The DRC government's response — through the EGC purchasing monopoly and artisanal mining formalisation programmes — aimed to stabilise artisanal mining during the downturn. Whether these interventions improved or worsened conditions for artisanal miners remains debated. Price floors provided some income stability but purchasing monopoly conditions may have reduced miners' bargaining power. Our monitoring tracks both policy implementation and community-level outcomes, providing evidence for this ongoing debate.
The corridor's development paradoxically benefits from volatile cobalt markets. When prices are high, corridor logistics become more valuable because higher mineral values justify higher transport costs. When prices are low, efficient logistics become more critical because they can reduce costs sufficiently to maintain mining viability. Either way, the corridor's value proposition strengthens — but community welfare may deteriorate regardless of corridor functionality if price volatility is not managed through appropriate social protection mechanisms.

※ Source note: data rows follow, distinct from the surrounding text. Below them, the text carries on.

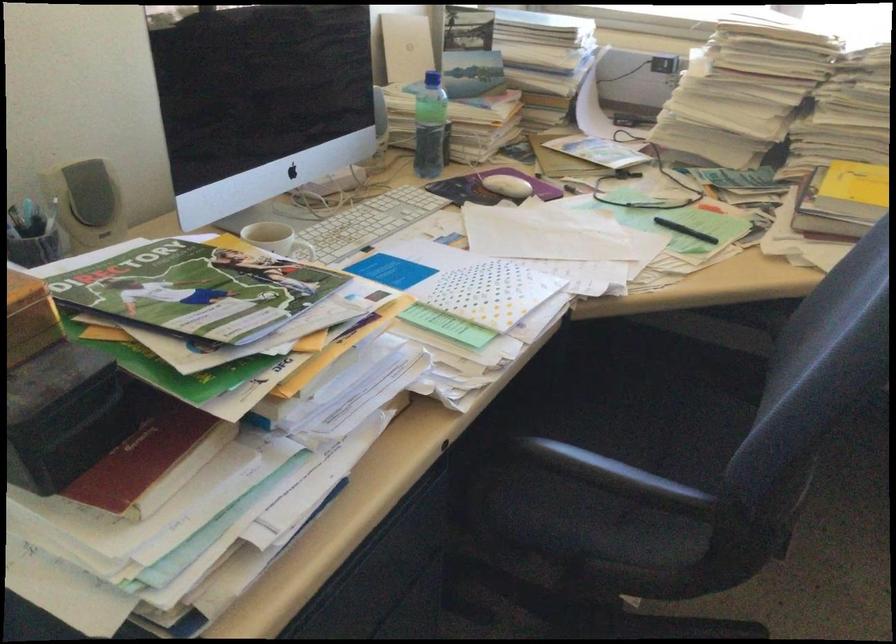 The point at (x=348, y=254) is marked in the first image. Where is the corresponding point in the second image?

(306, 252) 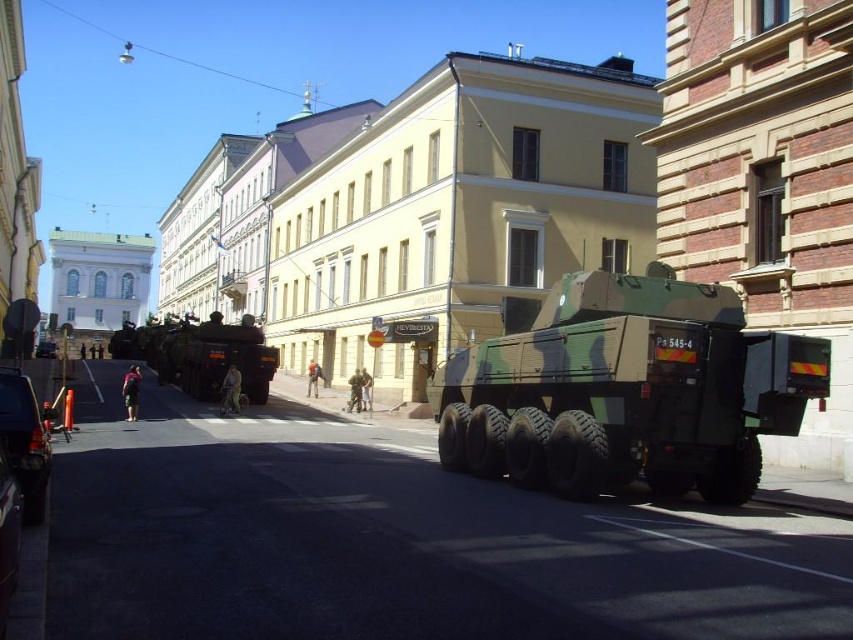 Question: Which of the following is the closest to the observer?

Choices:
 (A) camouflage fabric tank at center
 (B) camouflage fabric military truck at center
 (C) metallic blue truck at lower left
 (D) matte black tank at left

Answer: (C)

Question: Does camouflage fabric tank at center have a smaller size compared to camouflage fabric military truck at center?

Choices:
 (A) no
 (B) yes

Answer: (B)

Question: Can you confirm if matte black tank at left is positioned below camouflage fabric military truck at center?

Choices:
 (A) yes
 (B) no

Answer: (B)

Question: Which point appears closest to the camera in this image?

Choices:
 (A) (38, 449)
 (B) (199, 355)

Answer: (A)

Question: Among these points, which one is nearest to the camera?

Choices:
 (A) (177, 346)
 (B) (795, 378)
 (C) (27, 522)
 (D) (55, 342)

Answer: (C)

Question: Does metallic blue truck at lower left appear under camouflage fabric military truck at center?

Choices:
 (A) yes
 (B) no

Answer: (B) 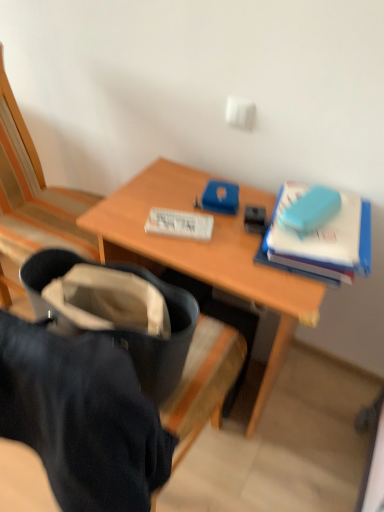 At what (x,y) coordinates should I click in order to perform the action: click on free location to the left of blue matte book at upper right, the 1th paperback book in the right-to-left sequence. Please return your answer as a coordinate pair (x, y). Looking at the image, I should click on (218, 229). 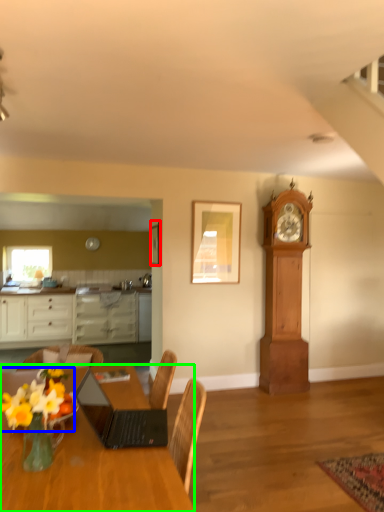 Question: Which is nearer to the picture frame (highlighted by a red box)? flower (highlighted by a blue box) or desk (highlighted by a green box).

Choices:
 (A) flower
 (B) desk

Answer: (B) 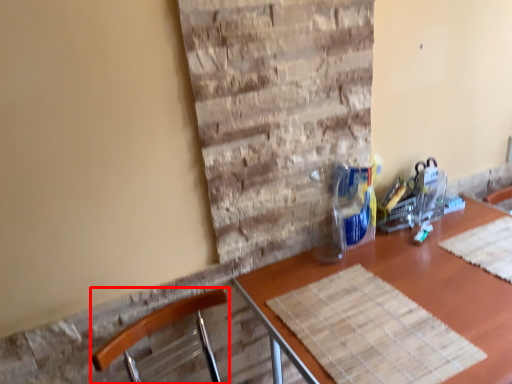 Question: Observing the image, what is the correct spatial positioning of chair (annotated by the red box) in reference to table?

Choices:
 (A) left
 (B) right

Answer: (A) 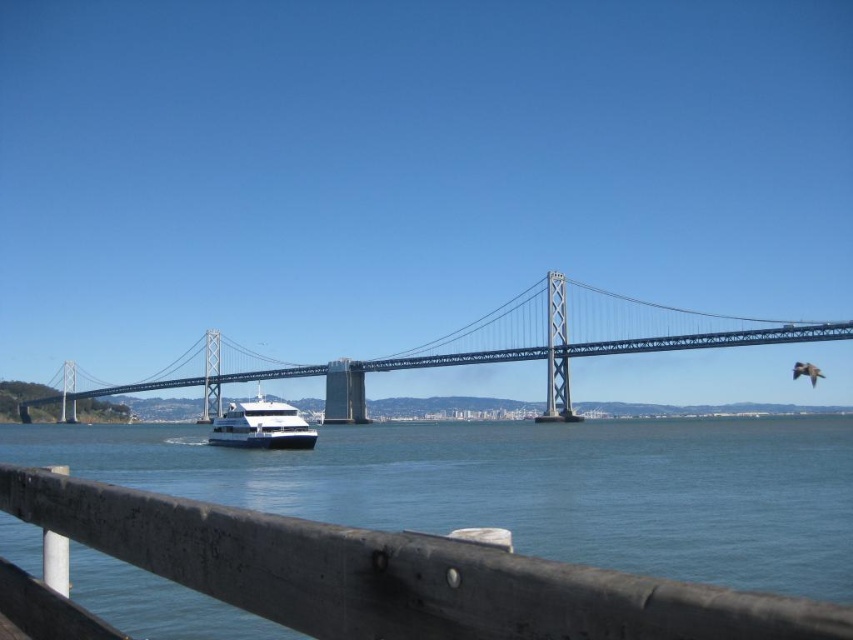 Does metallic gray bridge at center appear on the left side of white glossy cruise ship at center?

Incorrect, metallic gray bridge at center is not on the left side of white glossy cruise ship at center.

Between point (515, 298) and point (260, 406), which one is positioned in front?

Positioned in front is point (260, 406).

Locate an element on the screen. The height and width of the screenshot is (640, 853). metallic gray bridge at center is located at coordinates (592, 332).

Does wooden rail at lower center lie behind white glossy cruise ship at center?

Answer: No.

Is point (503, 602) more distant than point (252, 422)?

No, it is not.

Is point (16, 513) in front of point (250, 433)?

Yes, point (16, 513) is closer to viewer.

The width and height of the screenshot is (853, 640). Find the location of `wooden rail at lower center`. wooden rail at lower center is located at coordinates (393, 573).

Can you confirm if wooden rail at lower center is smaller than metallic gray bridge at center?

Yes.

Is wooden rail at lower center closer to the viewer compared to metallic gray bridge at center?

Yes, wooden rail at lower center is in front of metallic gray bridge at center.

Locate an element on the screen. wooden rail at lower center is located at coordinates (393, 573).

I want to click on wooden rail at lower center, so click(393, 573). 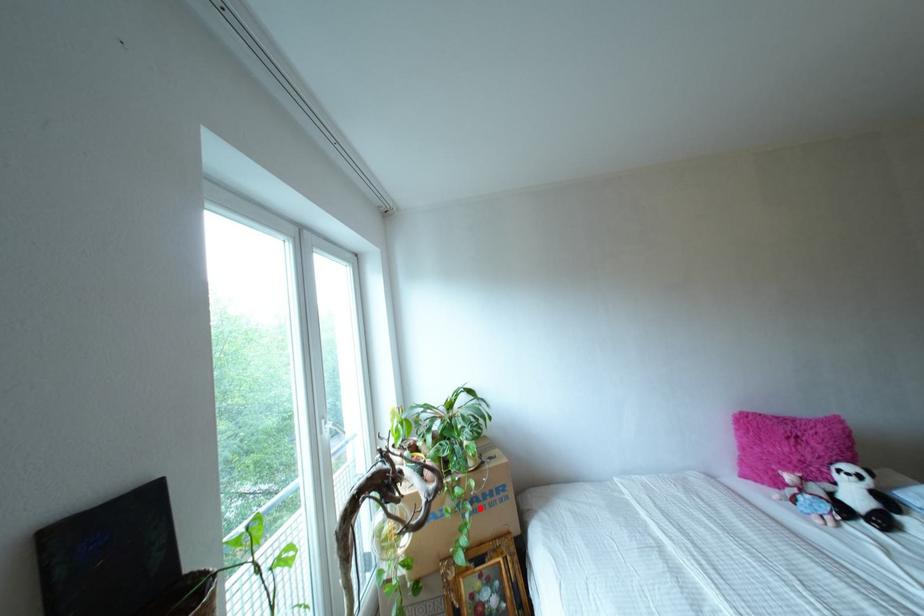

This analysis reflects Lobito Corridor's independent assessment. Contact: analysis@lobitocorridor.com
Evidence Base and Data Sources
Our analysis draws on multiple data sources including field monitoring conducted across corridor communities, stakeholder interviews with government officials, company representatives, and community leaders, satellite imagery analysis, corporate disclosure documents, and open-source intelligence. All primary evidence is preserved on our source evidence archive with immutable timestamps ensuring evidentiary integrity.
The methodology balances quantitative indicators with qualitative assessment derived from community consultation and expert judgment. Quantitative data provides measurable benchmarks for tracking progress over time. Qualitative assessment captures nuances of community experience and governance quality that numbers alone cannot convey. The combination produces analysis that is both rigorous and relevant to stakeholders across the corridor ecosystem.
Limitations of our analysis are acknowledged transparently. Access restrictions limit direct observation in certain areas. Corporate confidentiality constrains data availability. Political sensitivity shapes stakeholder willingness to share information. We document these limitations rather than pretending omniscience. Where data gaps exist, we identify them and recommend improved disclosure. This transparency strengthens rather than weakens our credibility.
Cross-validation with other sources provides additional confidence. We compare field observations with satellite imagery, community reports with corporate disclosures, our monitoring data with government statistics. Where sources converge, confidence is high. Where sources diverge, the divergence reveals measurement differences or deliberate misrepresentation warranting investigation. Our dynamic assessment reflects that corridor performance is evolving, and our role is to track that evolution with accuracy and independence.